British late night music television show

Hotel Babylon is a 1996 late night music programme hosted by Dani Behr, and made by LWT for the ITV network's ITV Night Time strand. It was created jointly by the production company Planet 24 & brewer Heineken. The premise of the programme is a mock hotel where musicians and bands visited, and would be invited to play in the hotel's lounge and be interviewed in the adjacent bar.

== Controversy ==
Hotel Babylon was noted as one of the first commercially associated programmes on broadcast television in the United Kingdom. This is where the sponsor not only simply sponsors the programme, which is common on commercial television, but actually has some significant control in way it is directed. This was before the rules on commercial sponsorship and product placement were liberalised in 2011.

Before the programme was about to launch, a fax from the head of the advertising department of Heineken's headquarters in the Netherlands to programme's British producers was leaked to the Independent newspaper.
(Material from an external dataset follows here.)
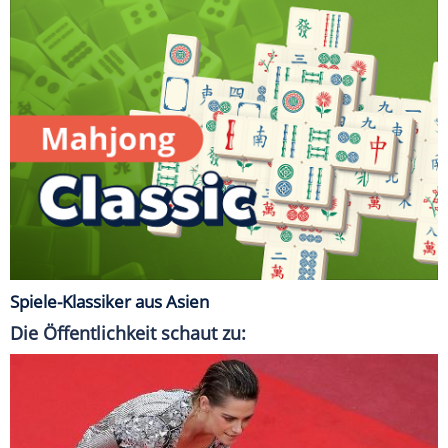
Spiele-Klassiker aus Asien
Die Öffentlichkeit schaut zu:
In the fax, it criticised the programme by saying that the programme in question didn't emphasise the company's signature products, that the studio audience was too edgy with not enough "normal people", and had too many "negroes". This caused an outrage both within the programme and outside with noted black MP Bernie Grant asking for an explanation. This led to a heavy cloud over with the programme, and it only broadcast a single series.